§ Dataset entries
[Start of section]
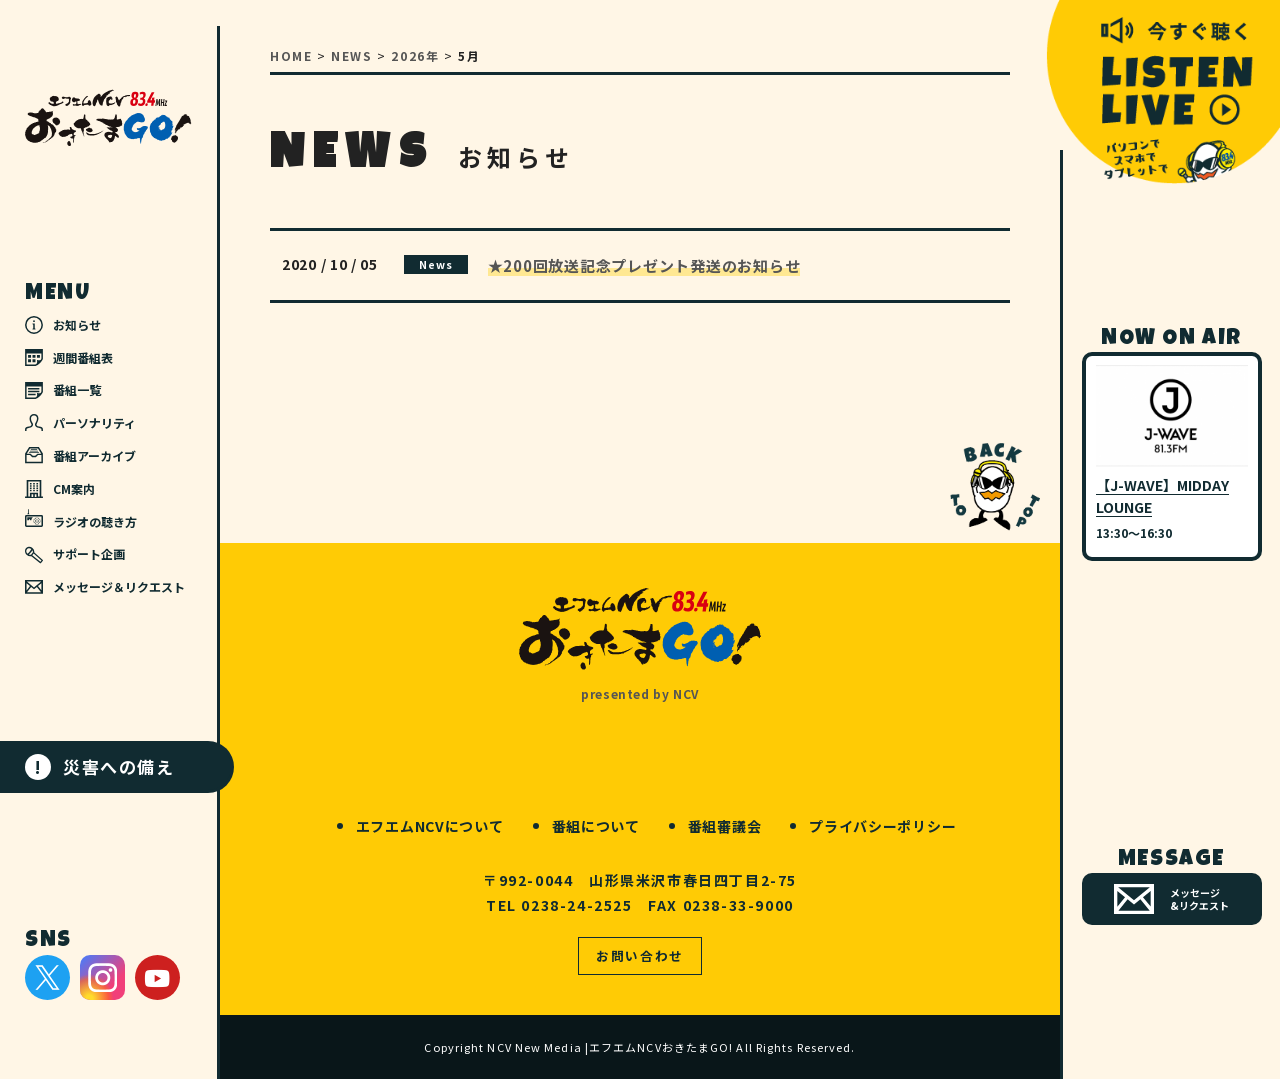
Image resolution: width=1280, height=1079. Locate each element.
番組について (596, 826)
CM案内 (60, 489)
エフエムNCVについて (430, 826)
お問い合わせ (640, 955)
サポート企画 (75, 554)
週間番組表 (69, 357)
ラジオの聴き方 (81, 519)
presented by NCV (640, 693)
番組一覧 (63, 389)
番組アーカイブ (80, 455)
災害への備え (100, 767)
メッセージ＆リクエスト (105, 586)
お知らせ (63, 325)
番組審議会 (725, 826)
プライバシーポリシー (882, 826)
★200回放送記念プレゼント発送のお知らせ (644, 265)
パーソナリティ (80, 422)
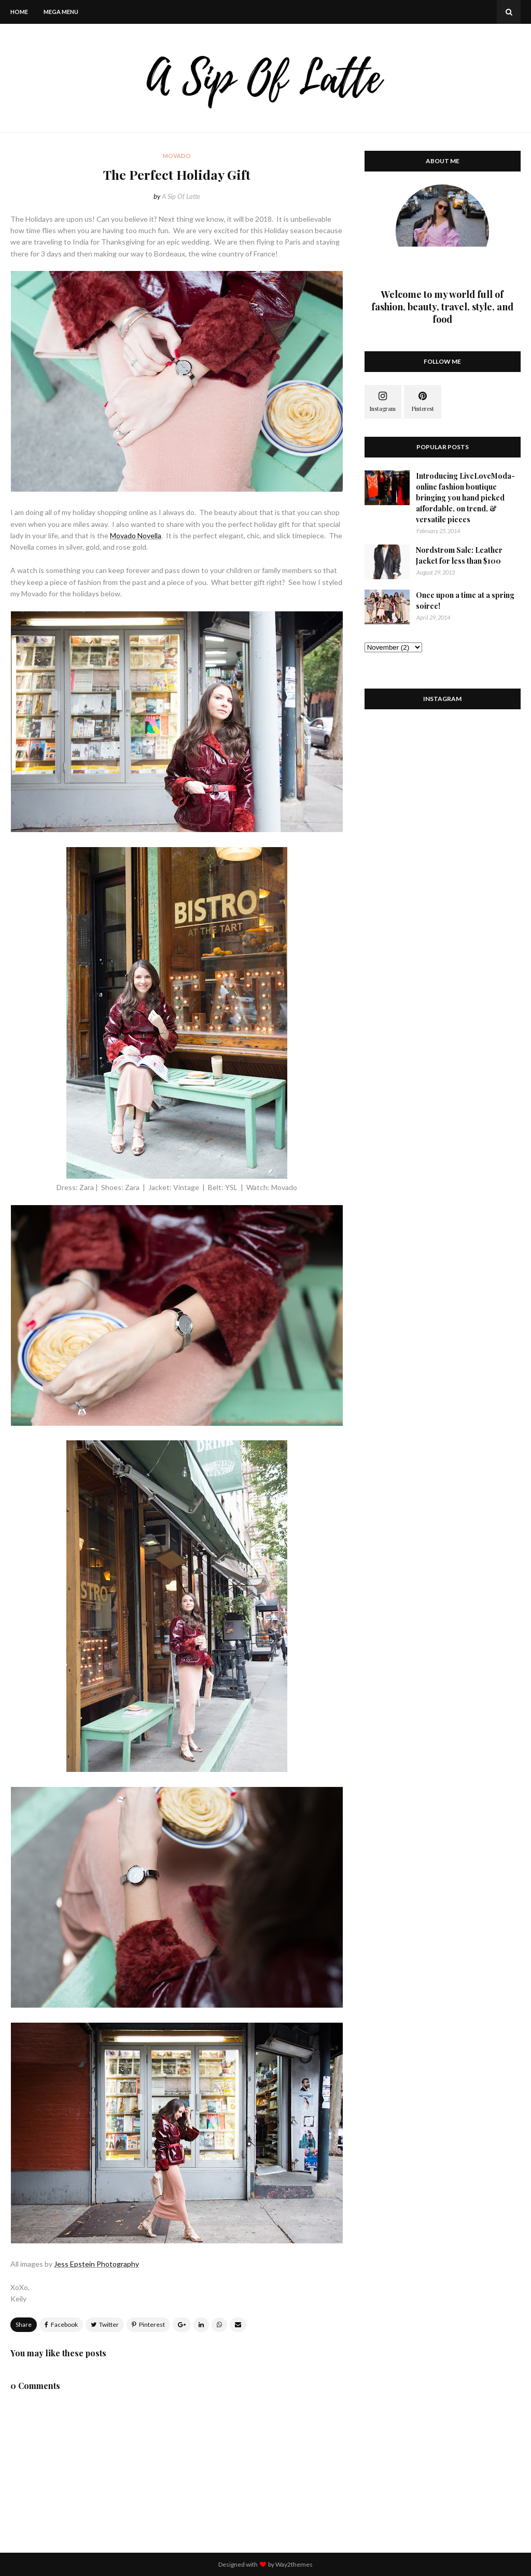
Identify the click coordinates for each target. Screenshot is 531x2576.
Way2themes (294, 2564)
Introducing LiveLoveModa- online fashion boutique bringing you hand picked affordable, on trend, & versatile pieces (465, 497)
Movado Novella (135, 535)
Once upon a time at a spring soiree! (465, 600)
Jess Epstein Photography (96, 2263)
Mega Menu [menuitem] (61, 11)
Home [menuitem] (19, 11)
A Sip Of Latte (181, 196)
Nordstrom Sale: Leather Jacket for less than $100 (459, 555)
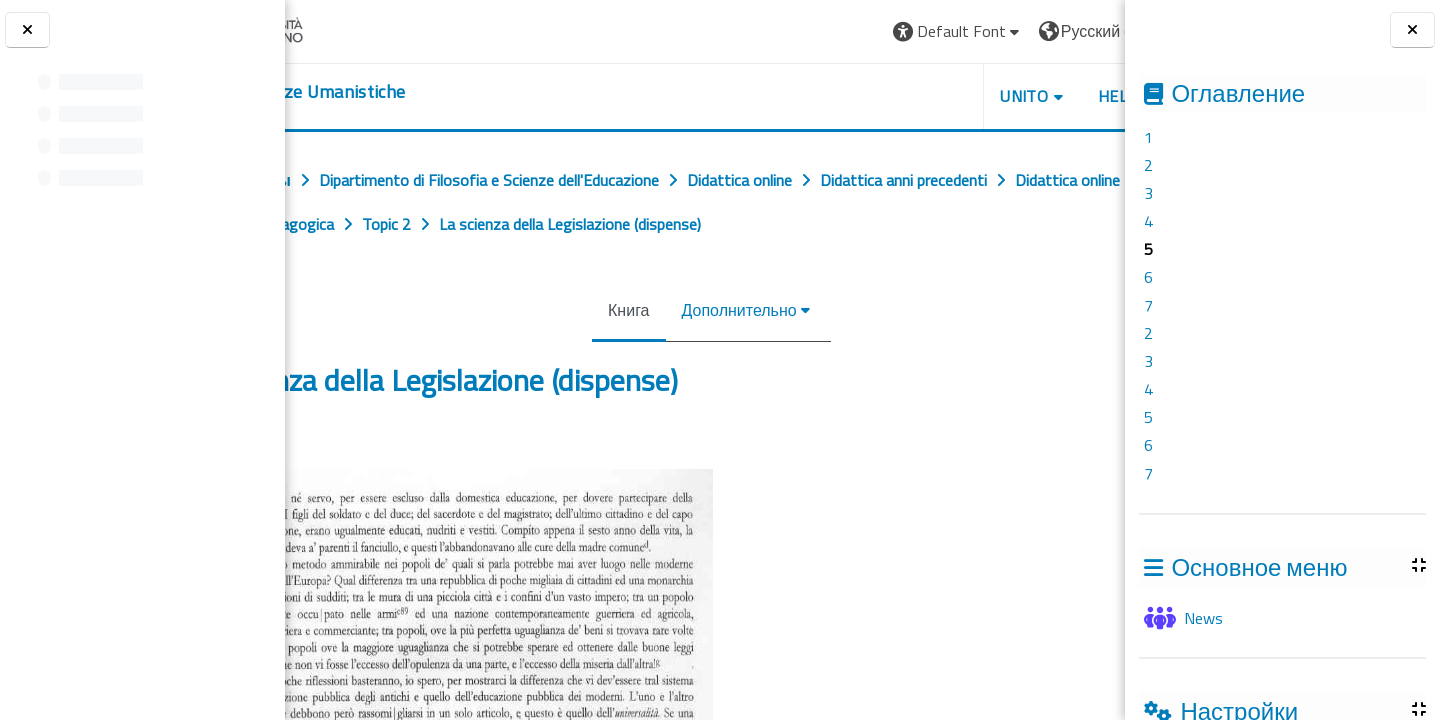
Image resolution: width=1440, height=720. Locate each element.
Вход (1076, 31)
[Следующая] (1118, 496)
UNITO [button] (891, 96)
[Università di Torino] (362, 29)
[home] (407, 92)
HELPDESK (1004, 96)
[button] (825, 31)
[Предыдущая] (291, 496)
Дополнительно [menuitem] (732, 354)
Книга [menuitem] (622, 354)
[End of section]
§ Task details
Pull out the lines above in which the word "Locate" appears.

§ Response for this exercise
Image resolution: width=1280, height=1079. Locate each element.
Image resolution: width=1440, height=720. Locate each element.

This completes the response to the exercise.